The building was shadowy and old, and the kitchen's steel surfaces and heavy-duty cooking instruments gave the room a torture chamber feel. While the microwave hummed and Luke cranked the steel lever of an industrial can opener, Maddy leaned in the window's light, pouring vodka into her coffee, planning to wash the mug at home. After a few sips she took out her phone and called Andy Dixon. When she reached his voicemail, she left a second polite message, letting the flatness of her voice speak for her anger.
“I bet he's in jail.” Luke laughed like he'd broken a rule and gotten away with it.
“Why's that?” Maddy said, feeling thoughtful from her first few sips. “What would Andy Dixon do to get himself put in jail?”
“I don't know what he'd do!” Luke said, slamming the lever down. “Andy Dixon's a idiot!” With a burst of inspiration he added, “Andy Dixon's a fuckhead!”
“Luke!” she said.
The boy shook his head, his eyes bulging with excitement. “I'm Davey,” he proclaimed with a shrug, and he began to cackle in a dry-sounding, high-pitched voice.
It was then, watching the child convulse and wondering if she had muttered
when thinking of his father, that she saw the man peering in the window at her. He was young with an unshaven, crazed look and pale blue eyes that made her joints stiffen. He opened his mouth as if to speak, then darted from the window frame. She hurried to the glass but saw no one, only the snow blanketing the playground and the slides and the woods beyond. Two sets of footprints crossed the field of white, one veering off toward the parking lot while the other proceeded to the window.
Luke was silent now. He looked at her, gaping as if he'd done something wrong.
The words to explain were out of reach. “Hold on,” she said. Putting down the mug, she spilled coffee and vodka on the stainless counter. Cleaning it up appeared on her vague mental to-do list, just after calling 911, though before chewing some gum to cover the smell for the cops. At any rate, first thing was locking the school doors.

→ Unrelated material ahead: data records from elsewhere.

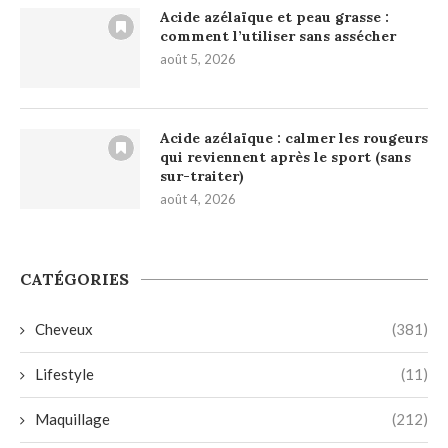
Acide azélaïque et peau grasse :
comment l’utiliser sans assécher
août 5, 2026
Acide azélaïque : calmer les rougeurs
qui reviennent après le sport (sans
sur-traiter)
août 4, 2026
CATÉGORIES
Cheveux
(381)
Lifestyle
(11)
Maquillage
(212)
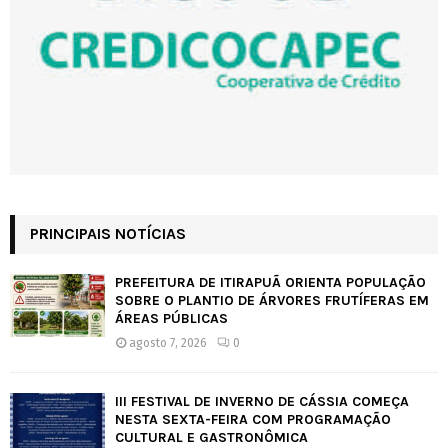
PRINCIPAIS NOTÍCIAS
PREFEITURA DE ITIRAPUÃ ORIENTA POPULAÇÃO
SOBRE O PLANTIO DE ÁRVORES FRUTÍFERAS EM
ÁREAS PÚBLICAS
agosto 7, 2026
0
III FESTIVAL DE INVERNO DE CÁSSIA COMEÇA
NESTA SEXTA-FEIRA COM PROGRAMAÇÃO
CULTURAL E GASTRONÔMICA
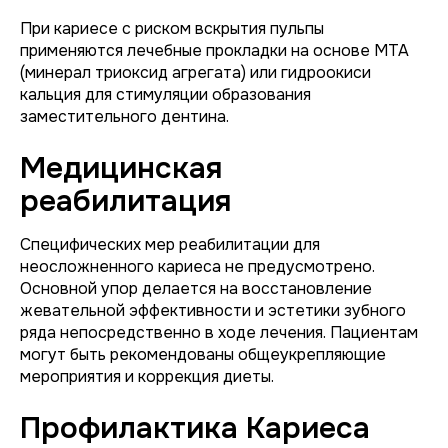
При кариесе с риском вскрытия пульпы
применяются лечебные прокладки на основе МТА
(минерал триоксид агрегата) или гидроокиси
кальция для стимуляции образования
заместительного дентина.
Медицинская
реабилитация
Специфических мер реабилитации для
неосложненного кариеса не предусмотрено.
Основной упор делается на восстановление
жевательной эффективности и эстетики зубного
ряда непосредственно в ходе лечения. Пациентам
могут быть рекомендованы общеукрепляющие
мероприятия и коррекция диеты.
Профилактика Кариеса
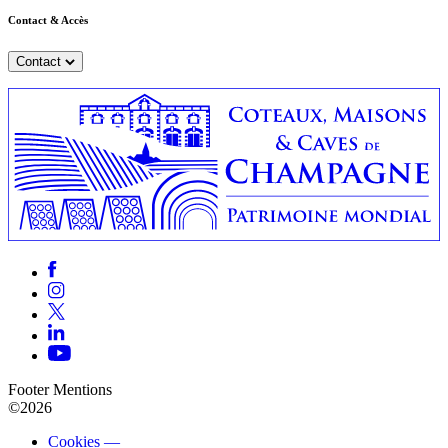
Contact & Accès
Contact
Footer Mentions
©2026
Cookies —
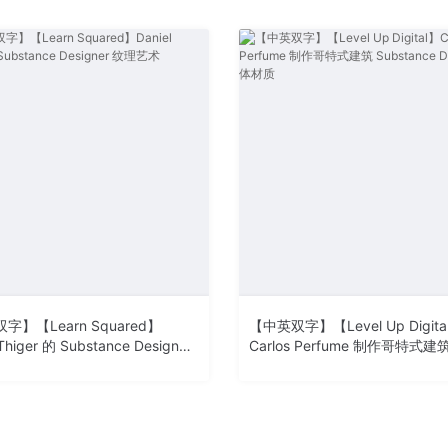
字】【Learn Squared】
【中英双字】【Level Up Digita
 Thiger 的 Substance Designer
Carlos Perfume 制作哥特式建
术
Substance Designer 墙体材质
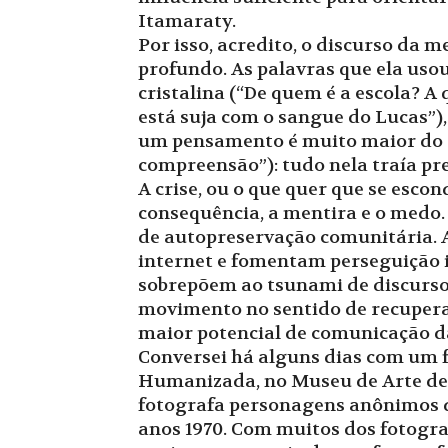
Itamaraty.
Por isso, acredito, o discurso da 
profundo. As palavras que ela uso
cristalina (“De quem é a escola? A
está suja com o sangue do Lucas”),
um pensamento é muito maior do qu
compreensão”): tudo nela traía pr
A crise, ou o que quer que se escon
consequência, a mentira e o medo.
de autopreservação comunitária. A
internet e fomentam perseguição i
sobrepõem ao tsunami de discurso
movimento no sentido de recupera
maior potencial de comunicação da
Conversei há alguns dias com um f
Humanizada, no Museu de Arte de 
fotografa personagens anônimos de
anos 1970. Com muitos dos fotogra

A second young man was standing in the corridor, his hat and face steaming. Maddy put out her hands and stopped, and Luke collided with her right butt cheek and hugged her leg. She hobbled upright and raised her arms defensively.
The strange man made no move to approach. Melted snow dripped from his long curly hair and wool coat. He was short and thin, with pale bluish skin and a pinched and hungry face. “Hey, we're lost,” he said, enunciating with unusual slowness. “My friend and I, we're needing someplace out of the weather. Do you mind?”
The other one, the one from the window, was coming up the
corridor behind him, large and lanky in a black motorcycle jacket with clinking chains, one hand pocketed and the other a loose fist swinging back and forth. He was grinning in the same strange way, like he was on some drug. Meth, it's just some meth heads, Maddy thought with halting relief. They were meth heads on meth or something, probably harmless. She would make them all soup. She straightened her Luke-weighted leg and folded her arms, trying to not cry, to look like someone in charge of things.
“Did you tell her, Mouth?” The big guy elbowed the small one's arm. “Did you tell her we need out of the cold?”
“Sure did, Meat.” He stared at Maddy in a semi-insulted way, as if they knew each other. “She understands our needs completely.”
“Excuse me,” Maddy said, the conviction dropping out of each word. “Do you know this is a school?”
“Fuck yeah,” Mouth said. “I like totally did preschool here back in the day. Where's Mr. Osmond?”
“He went home,” she said. “He's gone home for the weekend, and I'm afraid I have to leave soon, too.”
“It's cool,” Mouth said. “We can, like, lock up.”
Meat pulled out his pocketed hand, and the cuff and hand holding a black object were smeared with red. The object was a knife handle with no blade. Maddy thought with cold clarity that this was a switchblade knife. The intruder was holding a switchblade knife. “This is dirty,” the intruder named Meat was saying. “Where's a sink?”